At least 24 miners were killed and 10 others trapped Monday by an explosion in a coal mine in northern China, and the death total in another mining accident in the region rose to 35.

The latest blast occurred at the Nanshan coal mine in Shanxi province's Lingshi County, China Central Television said in its midday broadcast.

CCTV said the mine was operating illegally in defiance of a government order in September to cease production after its safety license expired.

A man who answered the phone at the administrative office of Lingshi's county government said he was "unclear" about the incident and refused to take further questions. The Nanshan mine was not listed in the local telephone directory.

Twelve more miners were confirmed dead in a Nov. 5 gas blast at another mine in the same province, the official Xinhua News Agency said.

At least 35 miners have now died and 12 others were still missing in the disaster at the Jiaojiazhai mine in Xinzhou city, the agency said.

China's poorly regulated mining industry is the deadliest in the world, with about 6,000 people killed each year in explosions, floods, collapses or other disasters.

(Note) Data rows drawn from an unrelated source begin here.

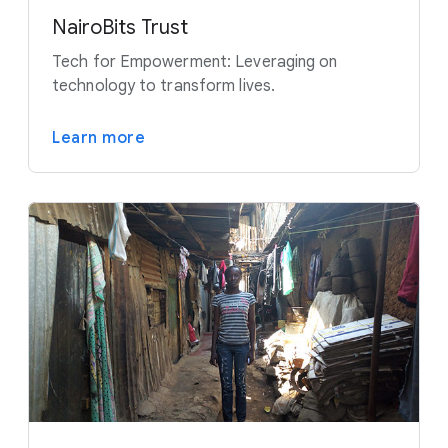
NairoBits Trust
Tech for Empowerment: Leveraging on
technology to transform lives.
Learn more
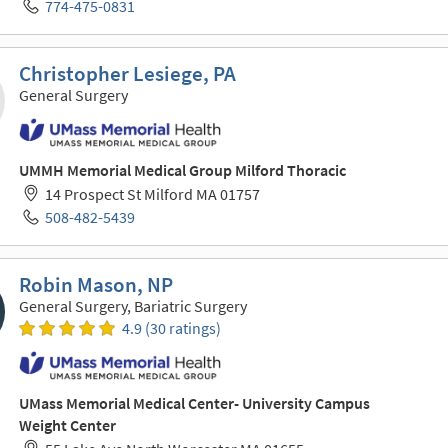
774-475-0831
Christopher Lesiege, PA
General Surgery
UMMH Memorial Medical Group Milford Thoracic
14 Prospect St Milford MA 01757
508-482-5439
Robin Mason, NP
General Surgery, Bariatric Surgery
4.9 (30 ratings)
UMass Memorial Medical Center- University Campus
Weight Center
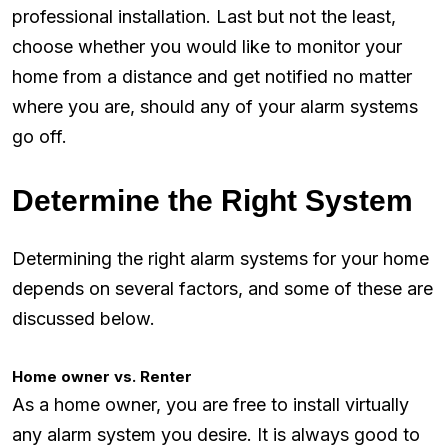
professional installation. Last but not the least,
choose whether you would like to monitor your
home from a distance and get notified no matter
where you are, should any of your alarm systems
go off.
Determine the Right System
Determining the right alarm systems for your home
depends on several factors, and some of these are
discussed below.
Home owner vs. Renter
As a home owner, you are free to install virtually
any alarm system you desire. It is always good to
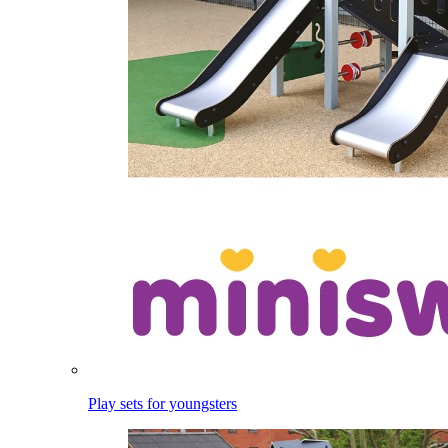
Play sets for youngsters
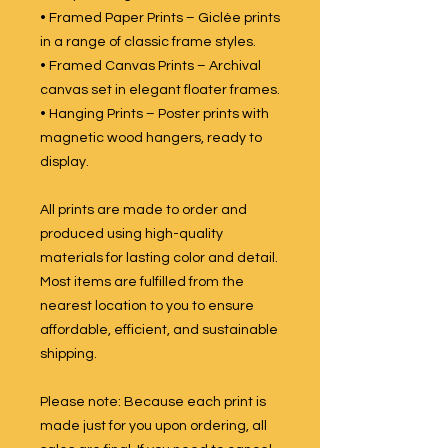
• Framed Paper Prints – Giclée prints
in a range of classic frame styles.
• Framed Canvas Prints – Archival
canvas set in elegant floater frames.
• Hanging Prints – Poster prints with
magnetic wood hangers, ready to
display.
All prints are made to order and
produced using high-quality
materials for lasting color and detail.
Most items are fulfilled from the
nearest location to you to ensure
affordable, efficient, and sustainable
shipping.
Please note: Because each print is
made just for you upon ordering, all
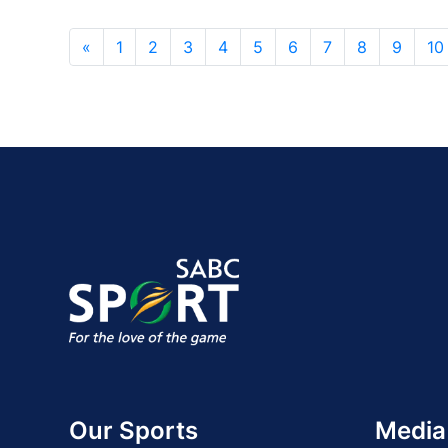
«
1
2
3
4
5
6
7
8
9
10
Our Sports
Media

Lax safety rules and poor safety procedures are often to blame.

In central China's Hunan province, eight coal miners were still missing after an explosion on Wednesday that had already killed five others, Xinhua said late Sunday.

Separately, a court in northern China sentenced a former mine safety official to 13 years in jail for accepting bribes from mine operators to help them pass safety examinations, Xinhua said.

Diao Min, former chief of the technology and equipment department of Shanxi province's coal mine safety administration, was found guilty of accepting bribes amounting to $126,000, Xinhua said.